I did not, however, know of this yard app. I am going to try not to obsess over it, because I have a million other things to do. However, I feel this may be a battle I lose. This whole “giant backyard with lots of water” thing is just a giant (and wonderful) opportunity to enjoy nature.
It becomes a healthy habit! 🙂
Really great post Eliza and very well said. interesting link to Yard Map too, even for a UK reader, there is still lots to prompt thoughtful planting and habitats.
Thank you, Julie. I’m glad to hear that some of the info was useful to you. I wondered as I wrote the post if the UK has similar programs, since many followers are from there. If you know of any, I’d be glad for the links to add to this post.
Hi Eliza, this is a link to the RHS Plants for Pollinators list, one of several organisations here trying to encourage us to plant for for wildlife.

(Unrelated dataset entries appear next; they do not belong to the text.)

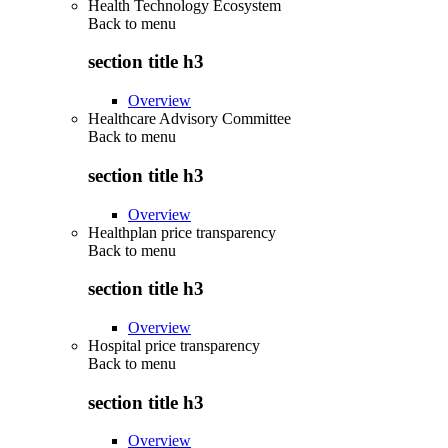
Health Technology Ecosystem
Back to
menu
section title h3
Overview
Healthcare Advisory Committee
Back to
menu
section title h3
Overview
Healthplan price transparency
Back to
menu
section title h3
Overview
Hospital price transparency
Back to
menu
section title h3
Overview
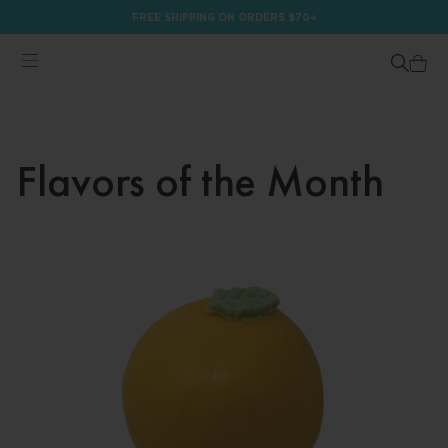
FREE SHIPPING ON ORDERS $70+
Flavors of the Month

However, there is currently some controversy as the label the RHS license for this list does not make it clear that if the plants have been grown with a systemic insecticide they will also be totally useless.Plus once the insect has ingested the insecticide it can move further up the food chain to any predating animals.

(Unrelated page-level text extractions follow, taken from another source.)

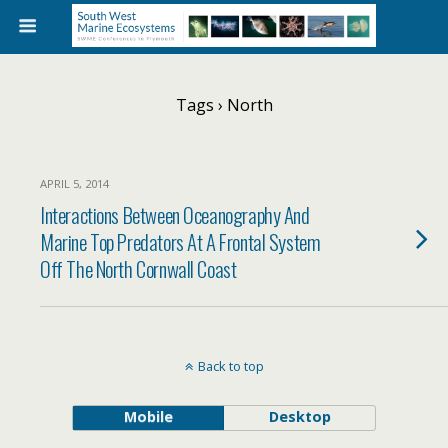
Tags › North
APRIL 5, 2014
Interactions Between Oceanography And
Marine Top Predators At A Frontal System
Off The North Cornwall Coast
Back to top
Mobile
Desktop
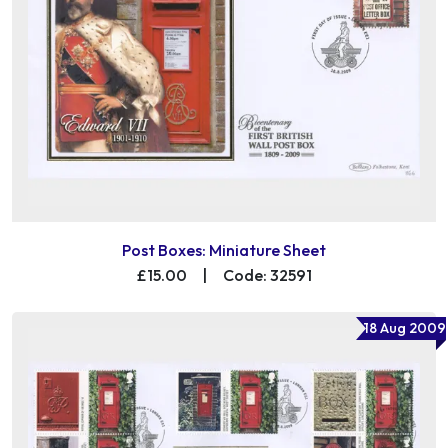
Post Boxes: Miniature Sheet
£15.00
|
Code: 32591
18 Aug 2009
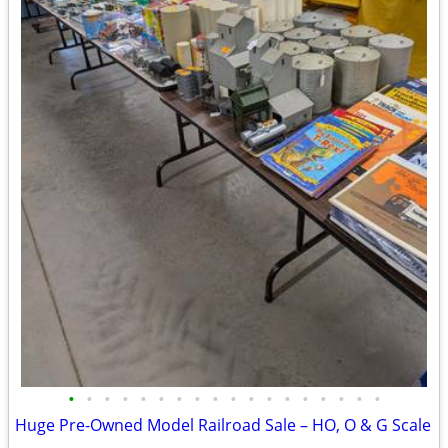
•
•
•
•
•
•
•
•
•
•
•
•
•
•
•
•
•
•
Huge Pre-Owned Model Railroad Sale – HO, O & G Scale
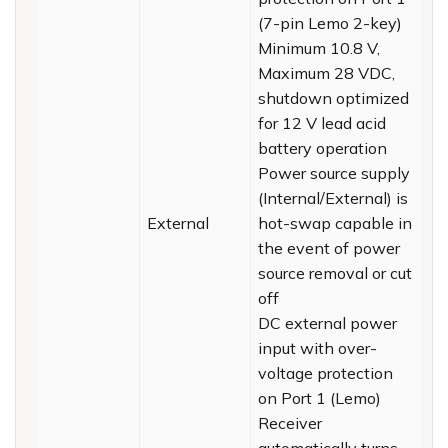
(7-pin Lemo 2-key)
Minimum 10.8 V,
Maximum 28 VDC,
shutdown optimized
for 12 V lead acid
battery operation
Power source supply
(Internal/External) is
External
hot-swap capable in
the event of power
source removal or cut
off
DC external power
input with over-
voltage protection
on Port 1 (Lemo)
Receiver
automatically turns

There are other organisations such as the Bumblebee Conservation Trust and Bugs life which offer better information.
Thanks for the links, Julie!
We’ve done two out of four so I’m off to check the other two out. Thank you. 🙂
Thank you, Judy. There are so many good sources of info out there online. 🙂 Enjoy this beautiful day!
I love this!! So much interesting information and very beautiful pictures!! That large cat is so adorable and the bunny! I love how you promote a safe environment for everyone, including these beautiful animals! I don’t have a garden but if I ever create one I will reference your post here! It’s very helpful and informative. I never heard of any of these projects, organizations, or websites, thank you for sharing! 😀
Thank you, Kim. Even a pot of flowers on a patio can provide food for pollinators. Grow a pot of mint, bees love their flowers!

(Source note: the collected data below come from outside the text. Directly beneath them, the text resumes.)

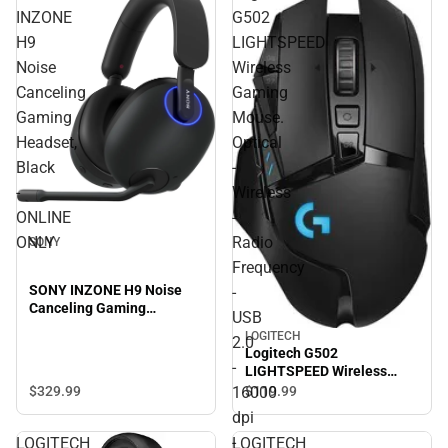
INZONE
G502
H9
LIGHTSPEED
Noise
Wireless
Canceling
Gaming
Gaming
Mouse.
Headset,
Optical
Black
-
-
Wireless
ONLINE
-
ONLY
Radio
SONY
Frequency
SONY INZONE H9 Noise
-
Canceling Gaming
USB
Headset, Black - ONLINE
LOGITECH
2.0
ONLY
Logitech G502
-
LIGHTSPEED Wireless
Gaming Mouse. Optical -
16000
$329.
99
$119.
99
Wireless - Radio Frequency
dpi
- USB 2.0 - 16000 dpi -
-
LOGITECH
LOGITECH
ONLINE ONLY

thank you for new resources..I am checking out Yard Map! I am growing more host plants for butterflies this year-even some that are on endangered list:-( Small ones that people don’t realize are disappearing.
Your 7 acres of paradise must be a haven for wildlife!
Thank you, Robbie. I knew you’d be leading the pack here. 🙂 Since most of our land is wild, it is easy to provide lots of habitat. My lawn is small in comparison, and even that is left unmown while various things bloom in it. It is a pretty ‘wild’ lawn – lol!
I tried YardMap in its infancy Eliza and had much trouble trying to map my yard – and editing. I will have to revisit. Love that bobcat – WOW!
Yes, Yardmap has come a long way. Do give it another try.
I hope the bobcat is still around, it was a thrill to see her. 🙂
Thanks for sharing your spectacular photos :-). Bobcat!!! And thanks for the useful information. I don’t have a garden but I will pass it on to my sister. She was wondering about this a few weeks ago.
Thanks, Myriam. It is amazing the wild critters that come when there is food and habitat for them. Thanks for spreading the word!
Great links! Thanks for sharing. Love your photos =)
Thanks so much, Debra, my pleasure.
Do you mind if I use the picture from this article in a piece I was just inspired to write because of it and the title? My title is different, but I couldn’t help but use you as a muse for some inspiration this morning.
Glad to hear you were inspired, Wes. 🙂 You certainly may use my image, so long as you please give credit, I much appreciate it!
Thank you Eliza, 100% referencing your page.